Do you consider the term “working mom” redundant? After all, don’t moms already have the biggest job there is? So aside from hiring a dishwasher, chauffeur, coach, psychologist and personal shopper, how can a mother who works outside the home do it all and still spend quality time with her family? If you’ve been grappling with the same question, these tips may help:
If your mornings are a hurricane of activity—mismatched shoes, scattered papers and feet scrambling for the door, try a different tack. Set a regular time, such as Sunday evening, to organize outfits for the week. Rediscover your private time by going to sleep 45 minutes earlier and waking up that much earlier. That way you can shower, dress and relax with the newspaper and a cup of coffee before helping with breakfast, book bags and zippers.
Instead of tackling the house with sporadic cleaning marathons, designate just two or three evenings for particular chores. Do the most important things first, and move any unfinished tasks to the next day’s to-do list.

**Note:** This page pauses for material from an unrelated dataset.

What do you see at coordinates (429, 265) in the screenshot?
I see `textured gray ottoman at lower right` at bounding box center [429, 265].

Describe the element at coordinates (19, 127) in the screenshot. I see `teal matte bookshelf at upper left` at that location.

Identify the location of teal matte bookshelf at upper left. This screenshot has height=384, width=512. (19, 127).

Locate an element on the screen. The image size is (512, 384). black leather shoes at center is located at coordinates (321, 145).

Five- and six-year-olds will probably savor the “grown-up” responsibilities of setting the table and helping gather ingredients. Storage bins will help children know where to put toys when they’re finished playing. Older siblings can help wash dishes and sort their own laundry. Sit down and talk with your husband about splitting the remaining tasks equally between you.
Although it’s tempting for working moms to devote lunch hour to anything but lunch, it’s important to keep your body healthy. If you need to run errands, pack a meal. Bring along a turkey sandwich on whole wheat, a pack of raisins and a handful of nuts.
If you would like to join the growing number of mothers who telecommute, ask your boss if this is possible. Write a proposal explaining your strategy and suggest a trial.
Many working moms find that the most difficult part of their day is leaving children with caregivers. If your children are anxious before you go, explain to them that everyone has responsibilities: Theirs include picking up their toys, and yours include going to work. Reserving regular family time to talk, laugh and play together will help your children focus on the quality of your time together.
You may not be able to do all the things you want to do every day, but you can prioritize. That might mean letting housework slide while you’re racing toward the end of Candyland, listening to your teenager’s latest news—or sipping a cup of tea and putting your feet up after a long day.